Famed Louisiana artist Elton Louviere dies
Published 2:24 pm Monday, January 13, 2014
Elton Louviere, Southwest Louisiana’s most celebrated artist and renowned nationally for his paintings of wildlife and rural Louisiana, died Monday. He was 83.
Born in Patoutville in 1930, Louviere became fascinated with drawing in the second grade, but he did not devote himself to his passion for painting until his mid-40s. That’s when he sold his outdoor advertising company to paint full time.
Louviere began painting mainly wildlife like ducks and deer, subjects he was familiar with since he had hunted them all of his life.
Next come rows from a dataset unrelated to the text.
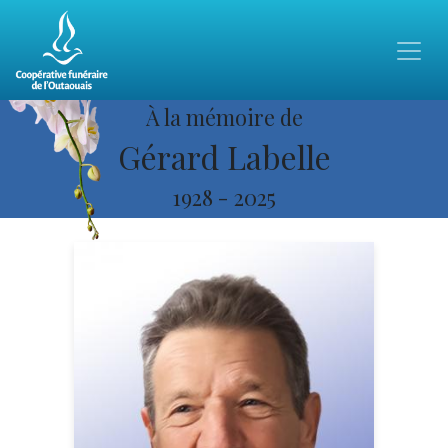
À la mémoire de
Gérard Labelle
1928
-
2025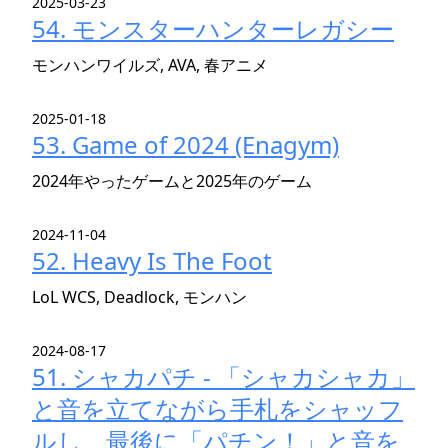
2025-03-23
54. モンスターハンターレガシー
モンハンワイルズ, AVA, 春アニメ
2025-01-18
53. Game of 2024 (Enagym)
2024年やったゲームと2025年のゲーム
2024-11-04
52. Heavy Is The Foot
LoL WCS, Deadlock, モンハン
2024-08-17
51. シャカパチ - 「シャカシャカ」
と音を立てながら手札をシャッフ
ルし、最後に「パチン！」と音を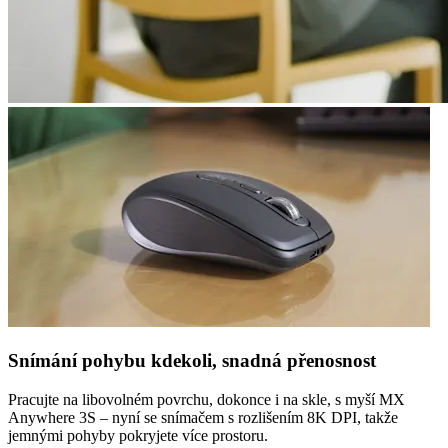
Snímání pohybu kdekoli, snadná přenosnost
Pracujte na libovolném povrchu, dokonce i na skle, s myší MX
Anywhere 3S – nyní se snímačem s rozlišením 8K DPI, takže
jemnými pohyby pokryjete více prostoru.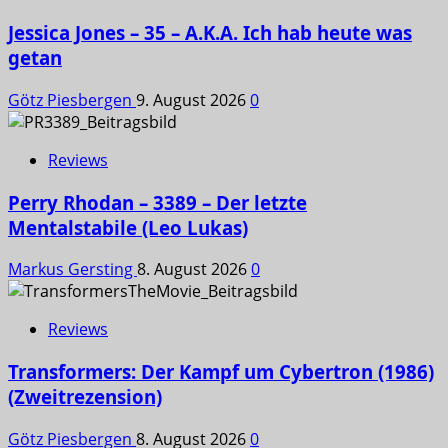
Jessica Jones – 35 – A.K.A. Ich hab heute was
getan
Götz Piesbergen
9. August 2026
0
Reviews
Perry Rhodan – 3389 – Der letzte
Mentalstabile (Leo Lukas)
Markus Gersting
8. August 2026
0
Reviews
Transformers: Der Kampf um Cybertron (1986)
(Zweitrezension)
Götz Piesbergen
8. August 2026
0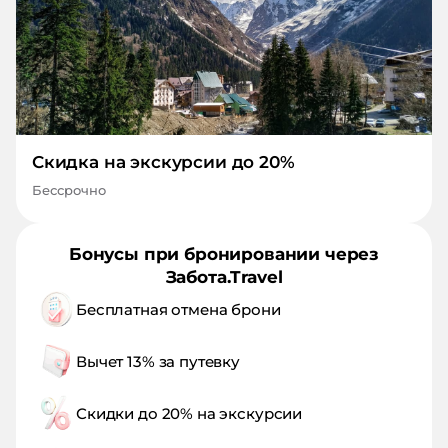
Скидка на экскурсии до 20%
Бессрочно
Бонусы при бронировании через
Забота.Travel
Бесплатная отмена брони
Вычет 13% за путевку
Скидки до 20% на экскурсии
He won the first Louisiana Duck Stamp competition and competed in several national shows, which he told the American Press in 2011 was his “big secret” to sustaining his career.
He was known for using acrylic paint that allowed him to render great detail in his art.
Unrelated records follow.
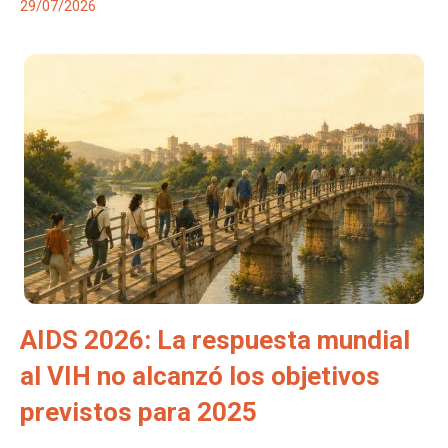
29/07/2026
AIDS 2026: La respuesta mundial
al VIH no alcanzó los objetivos
previstos para 2025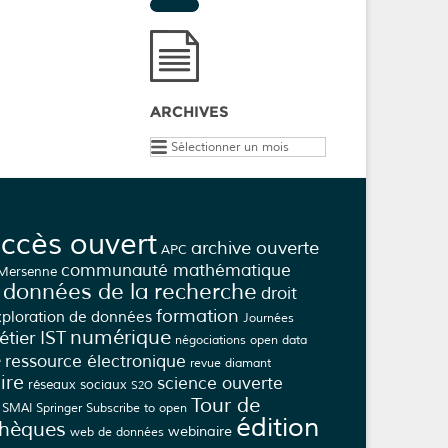
ARCHIVES
Archives
ccès ouvert
archive ouverte
APC
communauté mathématique
 Mersenne
données de la recherche
droit
formation
xploration de données
Journées
numérique
tier IST
négociations
open data
e
ressource électronique
revue diamant
ire
science ouverte
réseaux sociaux
S2O
Tour de
SMAI
Springer
Subscribe to open
édition
thèques
webinaire
web de données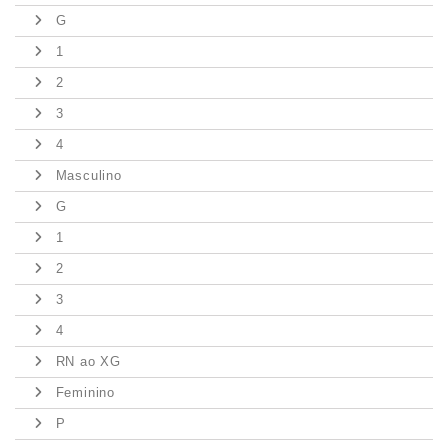
G
1
2
3
4
Masculino
G
1
2
3
4
RN ao XG
Feminino
P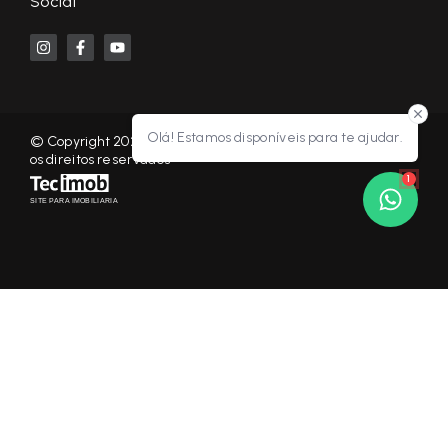
Social
Olá! Estamos disponíveis para te ajudar.
© Copyright 2026 - KF NEGÓCIOS IMOBILIÁRIOS RP - Todos
os direitos reservados
1
SITE PARA IMOBILIARIA
Início
Histórico
Favoritos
Louviere’s fame spread, helped by several art books that depicted locations throughout south Louisiana.
He self-published his artwork in “Images of Louisiana” in 1988, and the book has since sold out. He followed with two more books “Louisiana: Backroads and Bayous” in 1992 and “Louviere’s Louisiana: A Sentimental Journey,” in 1999. Both are still in print.
Among Louviere’s popular works are a painting of the Lorrain Bridge in Hayes and of old downtown buildings like Muller’s and First National Bank.
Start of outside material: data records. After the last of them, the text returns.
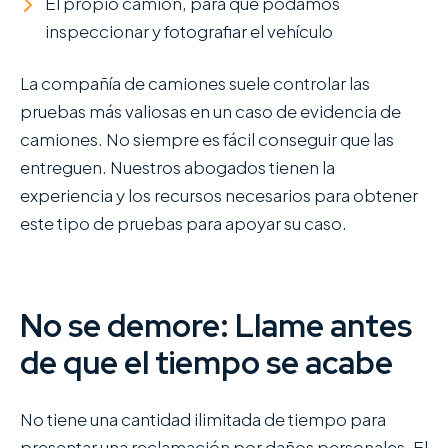
El propio camión, para que podamos
inspeccionar y fotografiar el vehículo
La compañía de camiones suele controlar las
pruebas más valiosas en un caso de evidencia de
camiones. No siempre es fácil conseguir que las
entreguen. Nuestros abogados tienen la
experiencia y los recursos necesarios para obtener
este tipo de pruebas para apoyar su caso.
No se demore: Llame antes
de que el tiempo se acabe
No tiene una cantidad ilimitada de tiempo para
presentar una reclamación por daños personales. El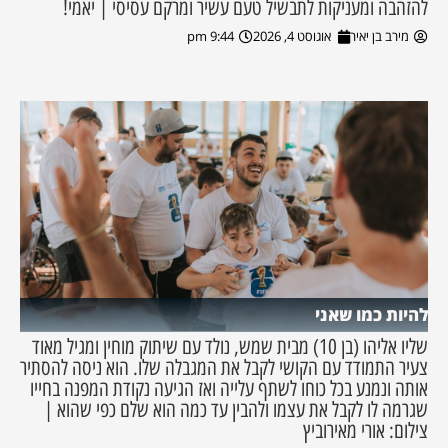
להזהבה ומעניקות לתבשיל טעם עשיר ומרקם עסיסי | יאמי!
מירב בן יאיר
אוגוסט 4, 2026
9:44 pm
להיות כמו שאני
שליו אליהו (בן 10) מבית שמש, נולד עם שיתוק מוחין ומגיל מאוד
צעיר התמודד עם הקושי לקבל את המגבלה שלו. הוא ניסה להסתיר
אותה ונמנע בכל כוחו לשתף עלייה ואז הגיעה נקודת המפנה בחייו
שגרמה לו לקבל את עצמו ולהבין עד כמה הוא שלם כפי שהוא |
צילום: אורי מאירוביץ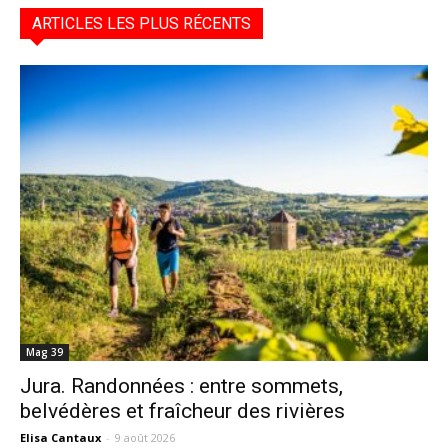
ARTICLES LES PLUS RÉCENTS
Mag 39
Jura. Randonnées : entre sommets,
belvédères et fraîcheur des rivières
Elisa Cantaux
-
9 août 2026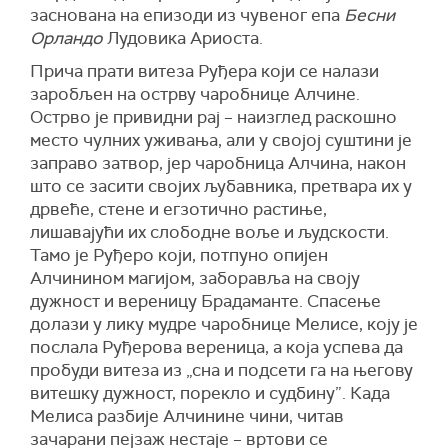
заснована на епизоди из чувеног епа
Бесни
Орландо
Лудовика Ариоста.
Прича прати витеза Руђера који се налази
заробљен на острву чаробнице Алчине.
Острво је привидни рај – наизглед раскошно
место чулних уживања, али у својој суштини је
заправо затвор, јер чаробница Алчина, након
што се засити својих љубавника, претвара их у
дрвеће, стене и егзотично растиње,
лишавајући их слободне воље и људскости.
Тамо је Руђеро који, потпуно опијен
Алчинином магијом, заборавља на своју
дужност и вереницу Брадаманте. Спасење
долази у лику мудре чаробнице Мелисе, коју је
послала Руђерова вереница, а која успева да
пробуди витеза из „сна и подсети га на његову
витешку дужност, порекло и судбину”. Када
Мелиса разбије Алчинине чини, читав
зачарани пејзаж нестаје – вртови се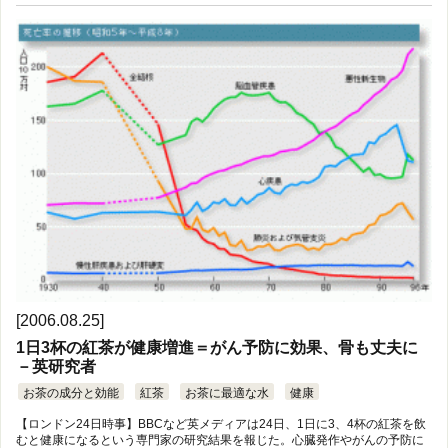
[2006.08.25]
1日3杯の紅茶が健康増進＝がん予防に効果、骨も丈夫に
－英研究者
お茶の成分と効能
紅茶
お茶に最適な水
健康
【ロンドン24日時事】BBCなど英メディアは24日、1日に3、4杯の紅茶を飲
むと健康になるという専門家の研究結果を報じた。心臓発作やがんの予防に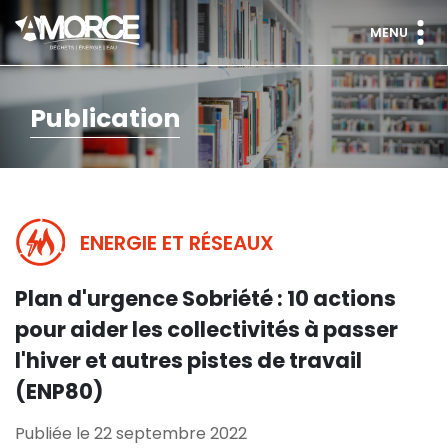
MENU
Publication
ENERGIE ET RÉSEAUX
Plan d'urgence Sobriété : 10 actions
pour aider les collectivités à passer
l'hiver et autres pistes de travail
(ENP80)
Publiée le 22 septembre 2022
Told by his father that he would starve as an artist, he enrolled in a correspondence course at Art Instruction Inc. in Minneapolis following graduation from Hanson Memorial High School in Franklin.
Three years later, he married the woman who would become his business partner for nearly 60 years, Pat. Upon completing the correspondence course in 1953, the couple visited the Art Instruction Inc. where the president of the school advised Elton that he lived in one of the best wildlife areas in the country and should take advantage of it.
Louvieire worked for five years in a chemical plant in Franklin, but spent some of his spare time drawing a two-page spread in a local newspaper for a grocery store.
In 1958, he applied and won a job as an artist for Dolby Advertising in Lake Charles. He left the company in 1968 to start his own outdoor advertising company.
When he and Pat closed Louviere’s Fine Art Gallery in Moss Bluff in December 2011 after being opened for 11 years, Elton said, “ I love every bit of the art business. I’ll be an artist for the rest of my life.”
Funeral arrangements, which will be handled by Hixson Funeral Home of Lake Charles, are pending.